Listed entries:
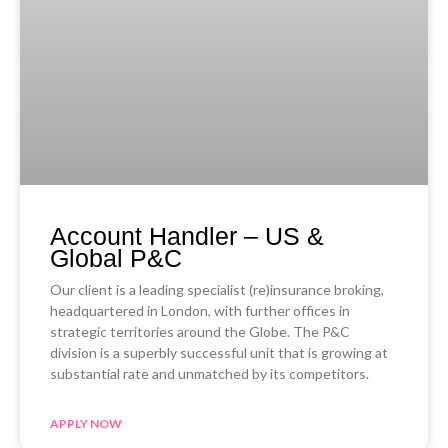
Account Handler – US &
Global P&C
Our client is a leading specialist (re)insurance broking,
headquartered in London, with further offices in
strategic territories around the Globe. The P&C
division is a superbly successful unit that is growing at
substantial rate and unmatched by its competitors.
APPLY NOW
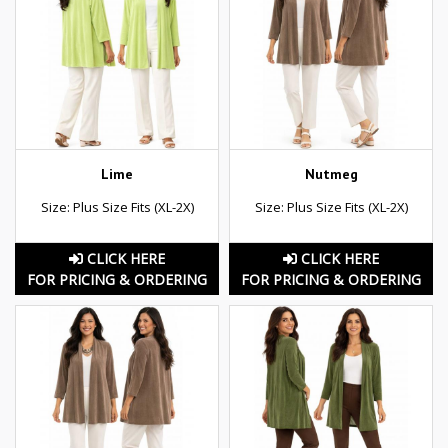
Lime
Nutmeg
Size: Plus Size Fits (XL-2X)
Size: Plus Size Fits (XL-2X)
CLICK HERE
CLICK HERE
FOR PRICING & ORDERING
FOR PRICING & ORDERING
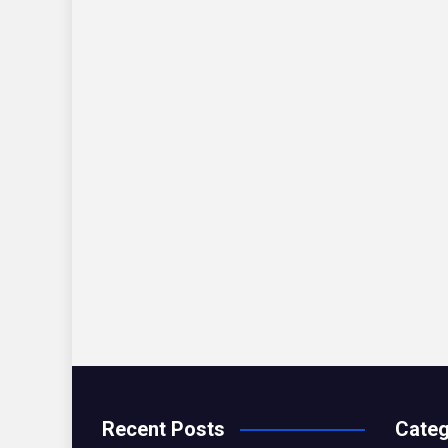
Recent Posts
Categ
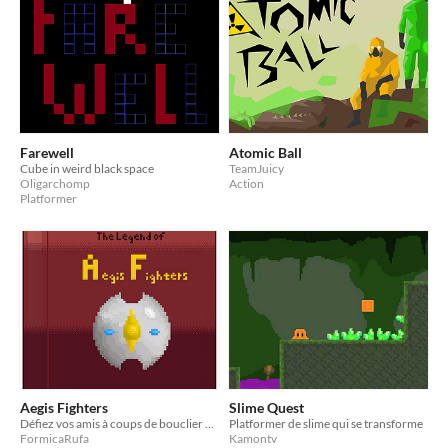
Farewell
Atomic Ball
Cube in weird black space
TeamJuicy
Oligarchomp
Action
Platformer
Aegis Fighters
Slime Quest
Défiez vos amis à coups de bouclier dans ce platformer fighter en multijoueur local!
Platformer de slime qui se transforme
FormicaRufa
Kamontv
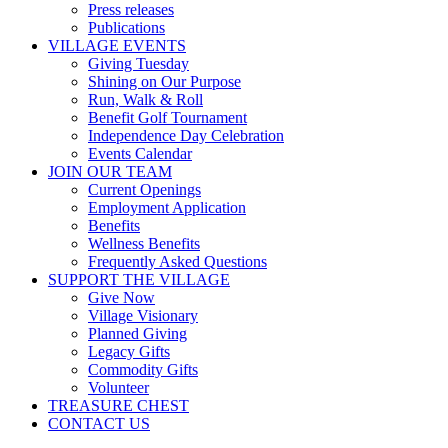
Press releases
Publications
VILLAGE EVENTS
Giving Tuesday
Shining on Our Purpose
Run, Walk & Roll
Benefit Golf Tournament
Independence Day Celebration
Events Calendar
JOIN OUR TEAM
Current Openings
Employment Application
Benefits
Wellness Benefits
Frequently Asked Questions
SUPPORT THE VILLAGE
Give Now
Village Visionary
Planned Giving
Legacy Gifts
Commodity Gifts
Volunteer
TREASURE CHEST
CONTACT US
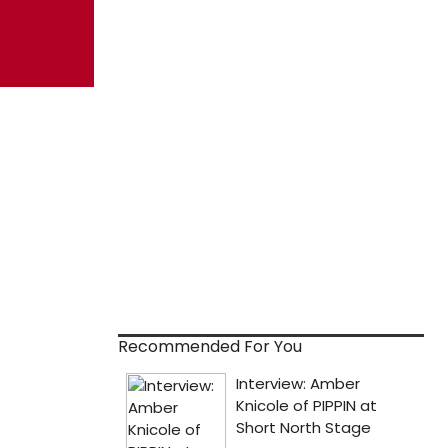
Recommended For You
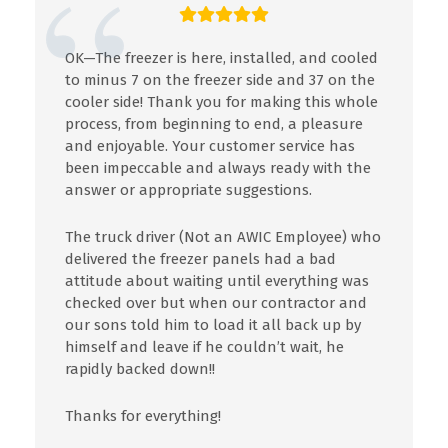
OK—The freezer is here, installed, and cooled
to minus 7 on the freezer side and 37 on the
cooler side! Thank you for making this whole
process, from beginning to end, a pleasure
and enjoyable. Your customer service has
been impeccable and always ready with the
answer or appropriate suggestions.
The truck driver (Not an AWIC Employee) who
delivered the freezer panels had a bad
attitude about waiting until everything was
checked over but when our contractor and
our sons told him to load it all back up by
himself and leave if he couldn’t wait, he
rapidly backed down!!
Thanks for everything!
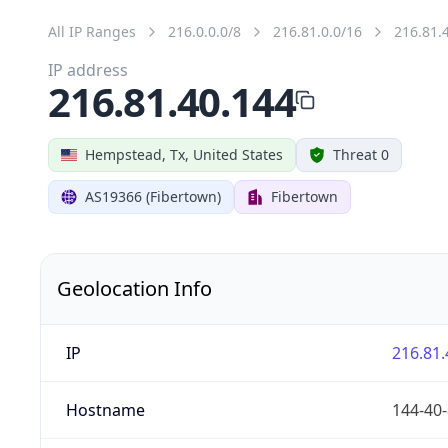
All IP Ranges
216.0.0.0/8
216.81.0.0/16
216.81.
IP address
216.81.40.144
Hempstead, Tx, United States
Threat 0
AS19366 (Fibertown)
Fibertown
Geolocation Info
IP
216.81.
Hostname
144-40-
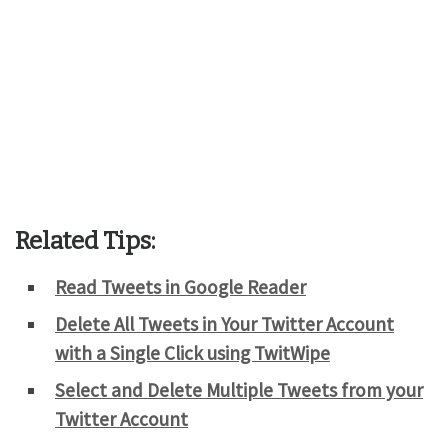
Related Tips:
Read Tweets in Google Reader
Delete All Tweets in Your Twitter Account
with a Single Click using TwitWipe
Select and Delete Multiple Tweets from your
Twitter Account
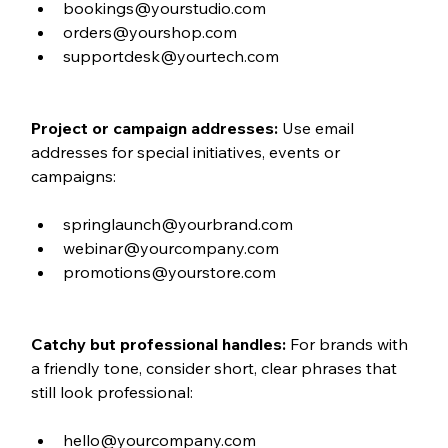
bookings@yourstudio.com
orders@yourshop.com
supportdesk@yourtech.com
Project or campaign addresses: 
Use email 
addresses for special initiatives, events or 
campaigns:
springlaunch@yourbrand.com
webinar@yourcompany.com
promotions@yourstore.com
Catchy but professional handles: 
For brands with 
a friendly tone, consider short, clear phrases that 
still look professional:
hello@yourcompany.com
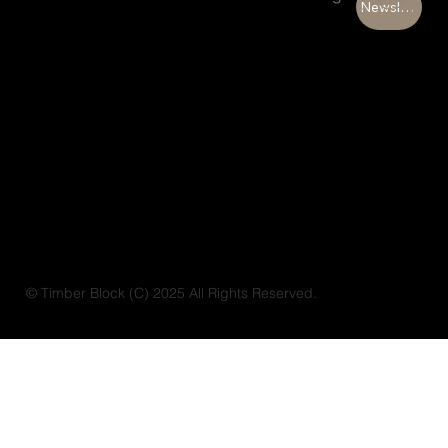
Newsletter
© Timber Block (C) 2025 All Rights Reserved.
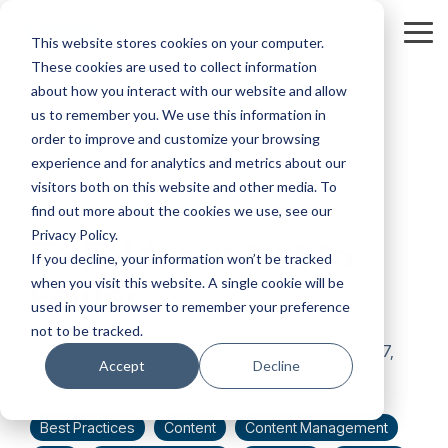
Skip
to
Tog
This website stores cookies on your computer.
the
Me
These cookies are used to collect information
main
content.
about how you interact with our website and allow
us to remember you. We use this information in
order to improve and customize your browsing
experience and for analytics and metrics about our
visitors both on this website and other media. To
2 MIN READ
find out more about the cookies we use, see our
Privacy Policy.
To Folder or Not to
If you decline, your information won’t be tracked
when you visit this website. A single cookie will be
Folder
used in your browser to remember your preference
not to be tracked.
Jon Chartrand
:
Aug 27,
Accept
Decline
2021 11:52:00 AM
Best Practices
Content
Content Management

Task: Above this task is a listing with pictures in it. Retype only the lines from the one containing "TREASURE CHEST" through the one containing "All IP Ranges", both included, and not the pictures.

Output for this exercise:
TREASURE CHEST
CONTACT US
Recommended For You
OK—The freezer is here, installed, and cooled
to minus 7 on the freezer side and 37 on the
cooler side! Thank you for making this whole
process, from beginning to end, a pleasure
and enjoyable. Your customer service has
been impeccable and always ready with the
answer or appropriate suggestions.
The truck driver (Not an AWIC Employee) who
delivered the freezer panels had a bad
attitude about waiting until everything was
checked over but when our contractor and
our sons told him to load it all back up by
himself and leave if he couldn’t wait, he
rapidly backed down!!
Thanks for everything!
All IP Ranges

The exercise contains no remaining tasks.